Breaches and Leaks Soared 424% in 2018

Nearly 15 billion identity records circulated in underground communities in 2018, a 71% increase over the year as hackers targeted smaller organizations more widely, according to a new report from 4iQ.

The identity intelligence company scanned the surface, social, deep and dark web for identity related breaches to compile its latest annual report, The Changing Landscape of Identities in the Wild: The Long Tail of Small Breaches.

It claimed that, once normalized and cleansed, the stolen identity data numbered 3.6 billion records — a much lower figure than the headline raw data numbers, but still representing a 20% increase on 2017.

The firm also confirmed 12,449 breaches and leaks last year, a 424% increase on 2017, although the average size of the breach/leak was 4.7 times smaller than 2017, at nearly 217,000 records.

That’s due in part to hackers targeting larger numbers of small businesses, according to the vendor.

“Small businesses and suppliers for large companies present weak links in the value chain — they have little to no cybersecurity budgets and are far less able to secure themselves from increasingly organized hackers who are systematically targeting them,” the report noted. “Not surprisingly, in 2018, we saw a significant increase in the number of attacks on small entities.”

Cyber-criminals are also getting smarter about how they organize, aggregate and package data sets. Stolen personally identifiable information (PII) is combined with publicly available data to enable more successful account takeover, identity theft, phishing and other social engineering attacks, 4iQ said.
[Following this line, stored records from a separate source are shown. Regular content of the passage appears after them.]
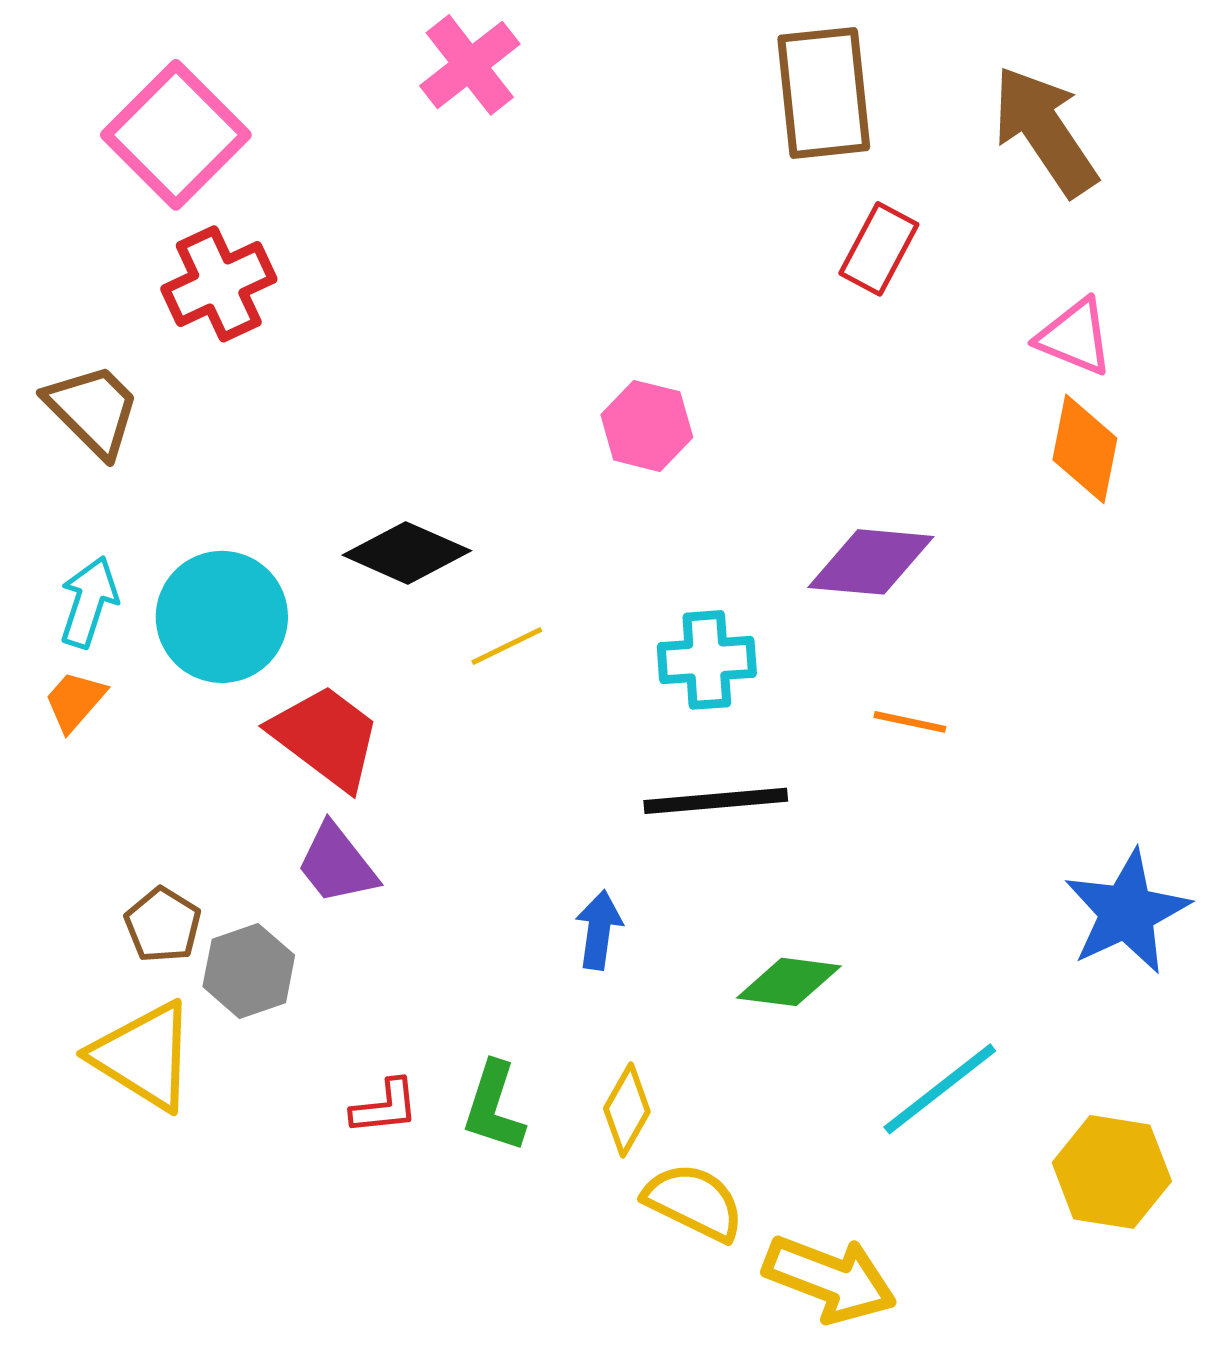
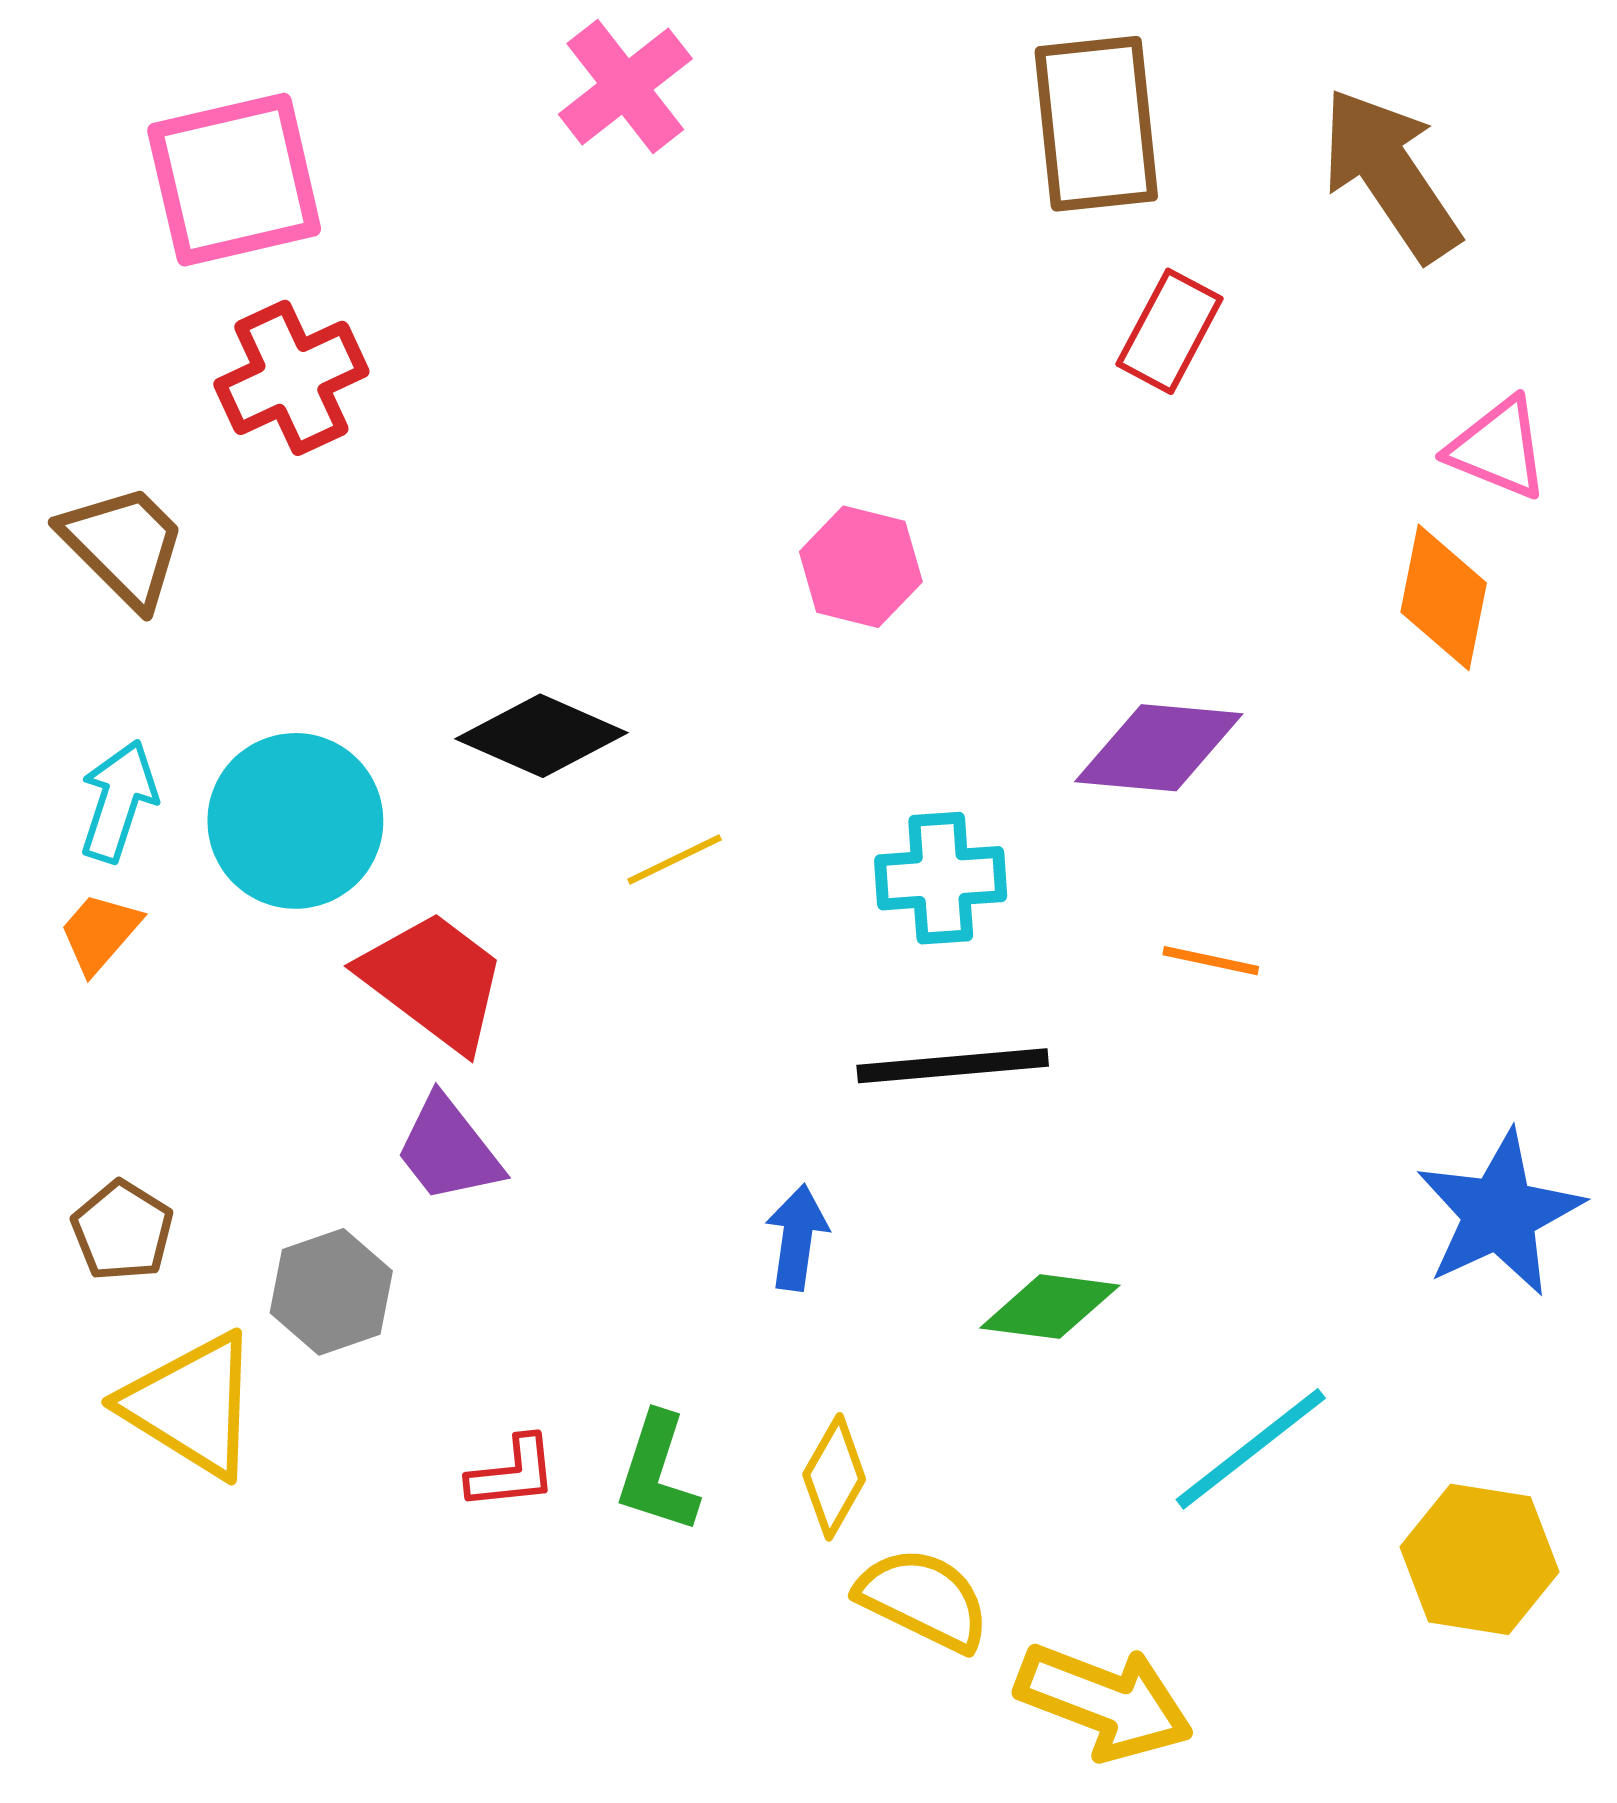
pink square: (176, 135) -> (234, 180), turned 32
pink triangle: (1075, 337) -> (1498, 448), moved
brown pentagon: (163, 925) -> (122, 1231), moved

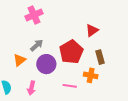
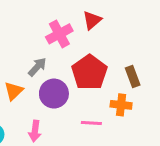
pink cross: (34, 15) -> (59, 34), moved
red triangle: (92, 30) -> (92, 20), moved

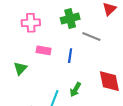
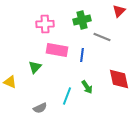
pink rectangle: (44, 50) -> (57, 50), size x1.5
green arrow: (75, 90) -> (87, 87), turned -64

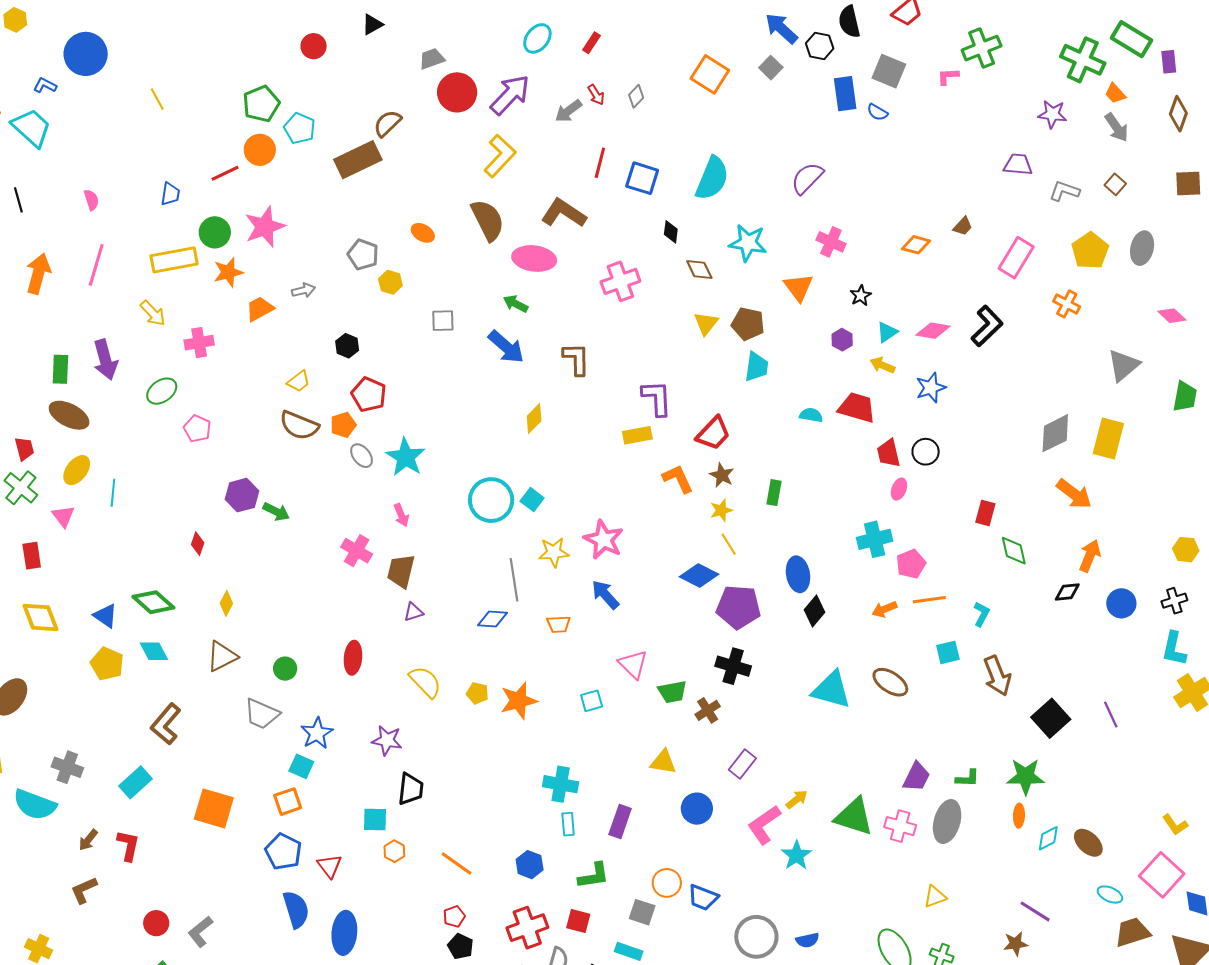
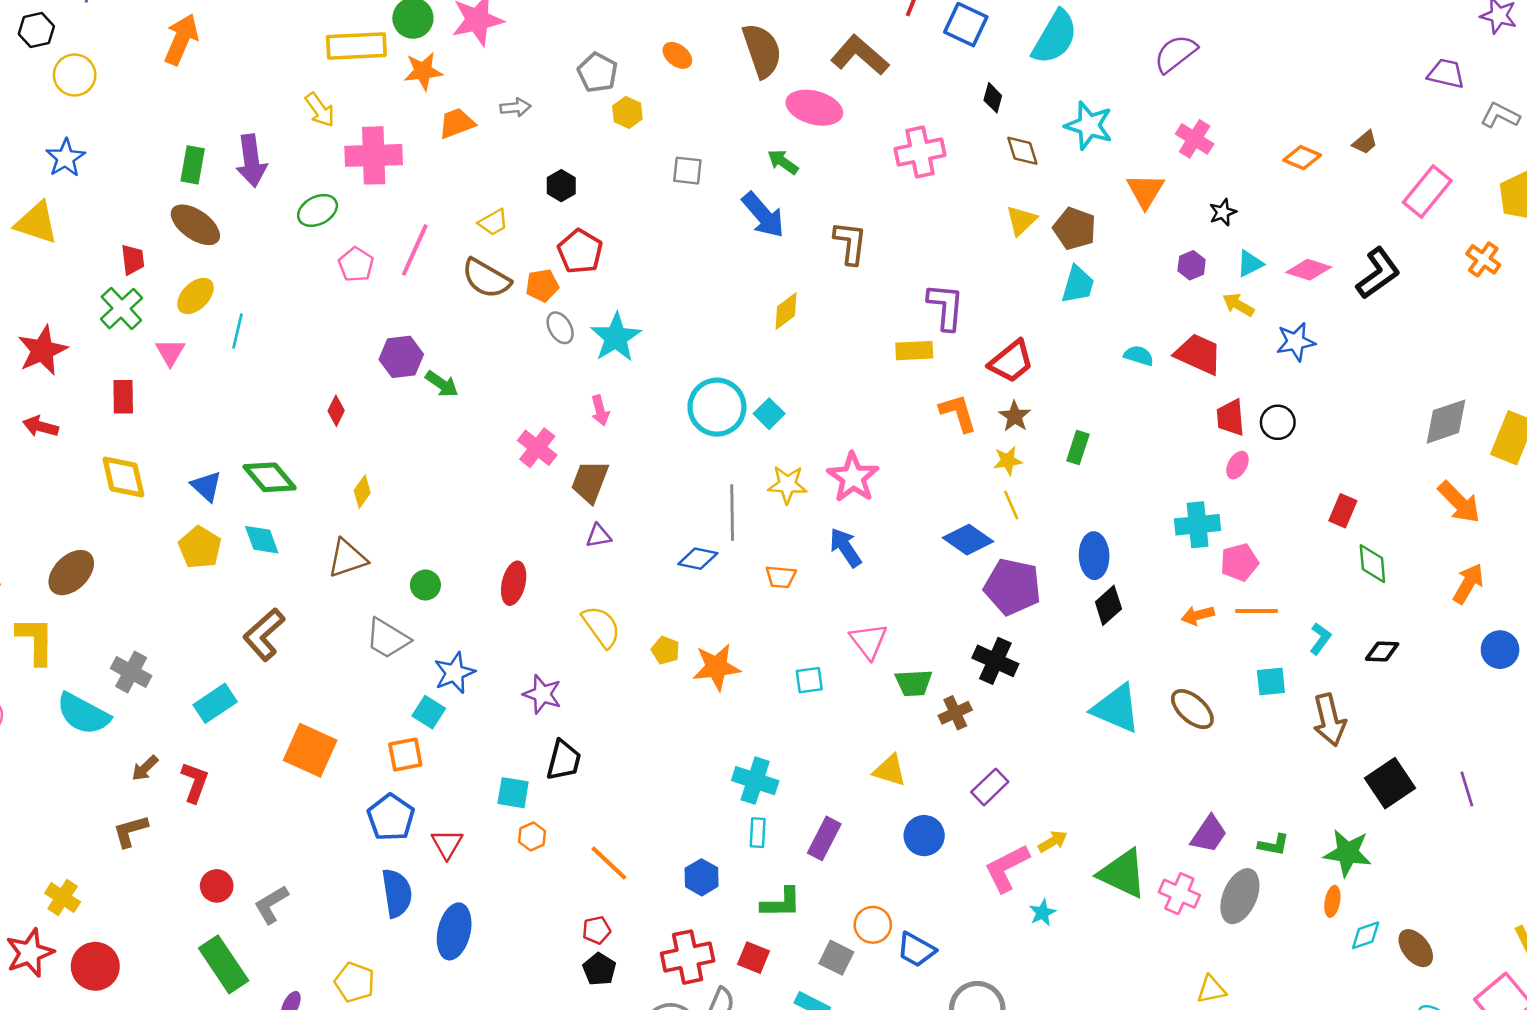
pink line: (96, 265) -> (415, 250), moved
pink cross: (199, 343) -> (374, 155), size x1.5
black diamond: (1067, 592) -> (1382, 652), moved
cyan star: (796, 855) -> (1042, 913), size x0.7

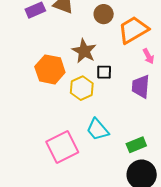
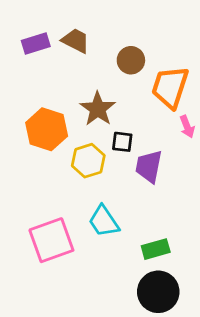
orange trapezoid: (133, 30) -> (170, 87), turned -48
purple trapezoid: (141, 87) -> (149, 166), moved

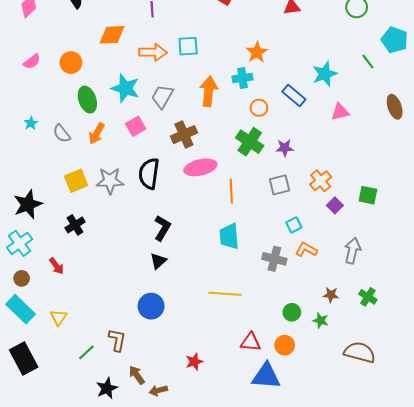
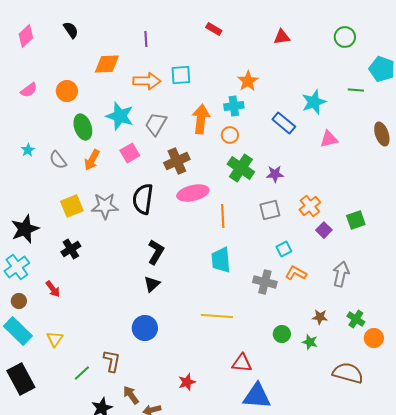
green line: (368, 62) -> (356, 90), turned -49
orange circle: (259, 108) -> (230, 135), moved
green square: (368, 195) -> (356, 220), turned -30
orange circle: (285, 345) -> (374, 338), moved

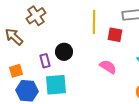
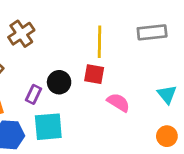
red square: (115, 35) -> (94, 74), moved
purple rectangle: (45, 61) -> (33, 94), turned 40

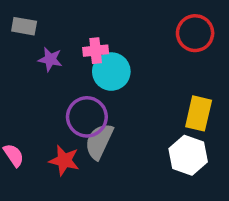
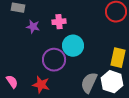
cyan circle: (111, 72) -> (73, 46), moved
gray semicircle: (99, 141) -> (89, 83), moved

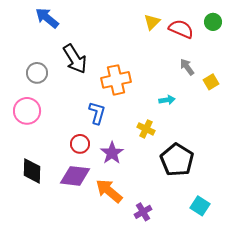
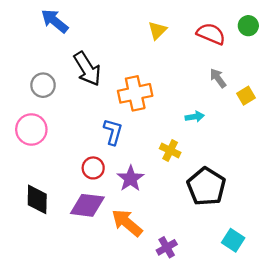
yellow triangle: (152, 22) -> (157, 30), moved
The report also detailed the assembly and sale of bigger “combo password lists” which collect clear text log-ins from hundreds of breaches.

“Each time a combo password collection is repackaged, new credentials are added to increase the total size, and each new package fuels renewed credential stuffing and account takeover attempts,” it said. “Combo lists containing 1.82 billion credentials resurfaced throughout 2018 and in early 2019.”

Finally, 2018 saw an uptick in the volume of voter records and government data being circulated on the cybercrime underground. In fact, public sector identity exposures jumped 291% year-on-year, a trend possibly influenced by growing geopolitical tensions, 4iQ claimed.